1 Il est nommé Philippe de Chastillon dans les lettres de rémission octroyées, en janvier 1410 n. s., à son complice Jean Pele, Le Pele ou du Paile, qui seront publiées à leur date.
2 Jean d'Armessange, chevalier, seigneur de Felins (fief relevant de Chauvigny et depuis réuni à Touffou), fit aveu à l'évêque de Poitiers, seigneur de Chauvigny, le 5 juillet 1374, à cause de sa femme Jeanne Frétart. Celle-ci était morte avant le mois de janvier 1410 ; elle est dite décédée dans l'acte de cette date, cité dans la note précédente. Ils eurent pour fils Jean qui fit aveu dudit fief en 1410, et vivait encore en 1443. (Dict. des familles du Poitou, nouv. édit., 1891, t. Ier, p. 106, d'après la Bibl. nat., ms. lat. 17041, fol. 7.)

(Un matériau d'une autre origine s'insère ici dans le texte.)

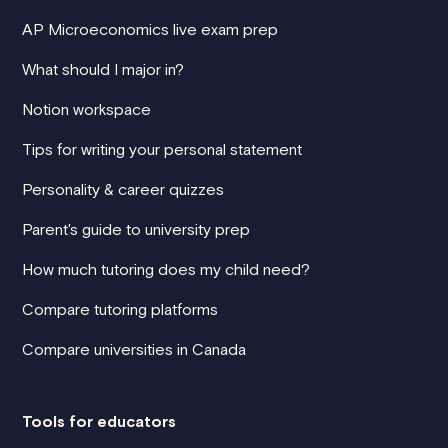
AP Microeconomics live exam prep
What should I major in?
Notion workspace
Tips for writing your personal statement
Personality & career quizzes
Parent's guide to university prep
How much tutoring does my child need?
Compare tutoring platforms
Compare universities in Canada
Tools for educators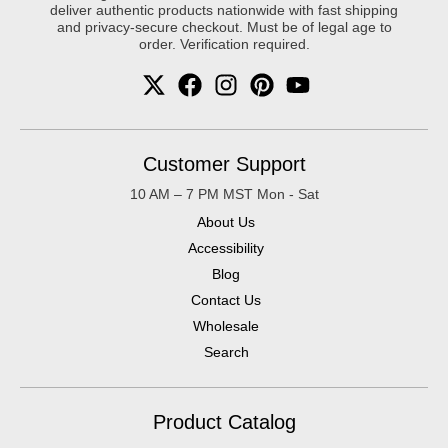
deliver authentic products nationwide with fast shipping
and privacy-secure checkout. Must be of legal age to
order. Verification required.
Customer Support
10 AM – 7 PM MST Mon - Sat
About Us
Accessibility
Blog
Contact Us
Wholesale
Search
Product Catalog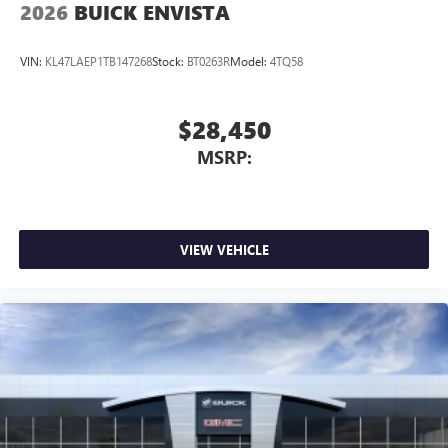
2026
BUICK ENVISTA
VIN:
KL47LAEP1TB147268
Stock:
BT0263R
Model:
4TQ58
$28,450
MSRP:
VIEW VEHICLE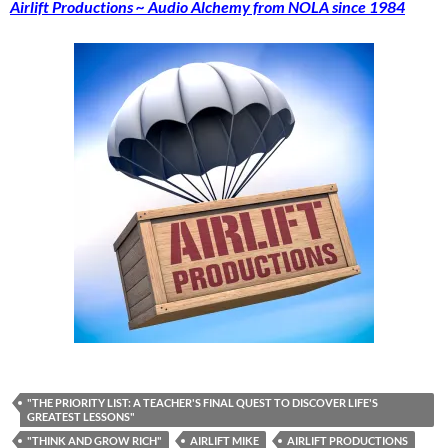
Airlift Productions ~ Audio Alchemy from NOLA since 1984
"THE PRIORITY LIST: A TEACHER'S FINAL QUEST TO DISCOVER LIFE'S
GREATEST LESSONS"
"THINK AND GROW RICH"
AIRLIFT MIKE
AIRLIFT PRODUCTIONS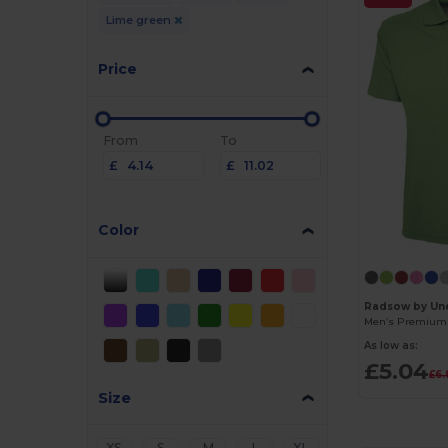
Lime green
Price
From
To
£
£
Color
Radsow by Une
As low as:
£5.04
£6.
Size
XS
S
M
L
XL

3 On trouve ce nom écrit Pele, Paele, Le Paile, Le Pele, du Peile, etc. Nous pensons que Jean était de la même famille que Philippe du Paile, de Latillé, qui fut anobli par lettres de Philippe de Valois, du mois de septembre 1328 (publiées dans notre tome Ier, p. 323), et dont il a été question à plusieurs reprises dans nos deuxième et quatrième volumes. Catherine de Riberolle, la veuve d'un Philippe du Paile, chevalier, vivait le 11 novembre 1403. (Arch. nat., R1* 2172 p. 752.) Jean du Paile, le nôtre sans doute, est nommé dans le registre des hommages dus en 1418 à Charles, dauphin, comte de Poitou : « Jean du Paile, à cause de sa femme, fille et héritière de feu Jean Adeuil (sur ce nom, voy. notre t. IV, p. 28 note), homme lige dudit seigneur, à dix sous de devoir de chambellage, à muance de teneur, et à la garde du château de Lusignan pendant quarante jours par un homme d'armes, une fois en sa vie pour les choses qu'il tient en la châtellenie de Lusignan ». (P. 1144, fol. 27.)